Testing¶

SISS tests against real dependencies. docker-compose brings up Postgres, Redis, Pub/Sub emulator, Temporal, fake GCS, and an OpenTelemetry collector. Mocks are used for external providers only (e.g., KMS emulator for signing, recorded Vertex AI responses for AI evals).

Test pyramid¶

UnitContractTemporal replayIntegrationAI evalsUI (e2e)Load

Tool: pytest + pytest-asyncio per service.
Target: ≥ 80% coverage on core domain modules.
Frontend: vitest for component units.
What it catches: logic regressions, boundary conditions.

Tool: Pact (consumer-driven).
What: every inter-service REST call; every Pub/Sub event schema.
Where it runs: on every service PR; producer CI fails on consumer-detected breakage.
What it catches: shape drift between services and between SPA ↔ services.

Tool: Temporal replay test framework.
What: production workflow history is captured and replayed against proposed workflow code changes in CI.
What it catches: breaking workflow changes that would strand in-flight submissions.

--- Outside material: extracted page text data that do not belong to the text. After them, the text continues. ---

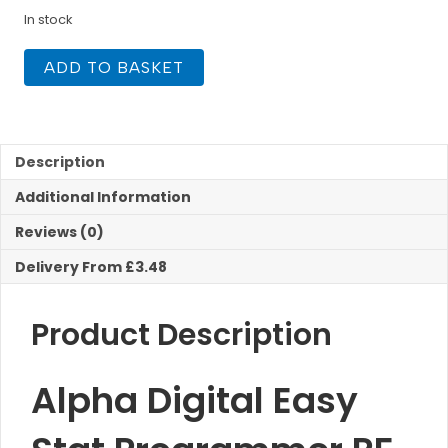
In stock
Alpha
ADD TO BASKET
Digital
Easy
Stat
Programmer
RF
Description
quantity
Additional Information
Reviews (0)
Delivery From £3.48
Product Description
Alpha Digital Easy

Stack: full docker-compose — all services + AlloyDB + Pub/Sub emulator + Temporal + fake GCS + KMS emulator.
What: end-to-end happy-path tests per milestone.
What it catches: event-flow bugs that don't surface in unit tests.

Data: golden set per prompt, recorded Vertex responses.
Metrics: parameter extraction F1, verdict accuracy, malformed-output rate. See the AI pipeline for thresholds.
Gate: regression run on every prompt or model change; thresholds block deploy.

Tool: Playwright.
Flows: PSP portal happy path (new submission wizard, direct-to-GCS upload); officer console (review + sign); xeokit viewer interactions (M4 onward).
Stack: runs against docker-compose (not prod-like cloud stubs).

Tool: k6.
Scenarios: 200 concurrent PSP uploads; 50 concurrent officer dashboard reads; workflow throughput.
Gates: the SLOs — if a scenario breaches p95, the build fails.
When: before M6; trend-tracked after.

The end-to-end M2 sign-off test¶

One script, one docker-compose stack, the entire platform:

Log in as PSP → submit a realistic fixture submission.
Watch the Temporal UI advance through the workflow stages.
Log in as CMU officer → accept pre-consult.
Observe ai-svc producing a compliance report; finalise decisions.
Log in as ATD / ATL officer → review + sign off.
Log in as CMU Admin → issue SIGL.
Assert: SIGL + Kertas Perakuan PDFs verify; audit chain is continuous; every expected notification was recorded.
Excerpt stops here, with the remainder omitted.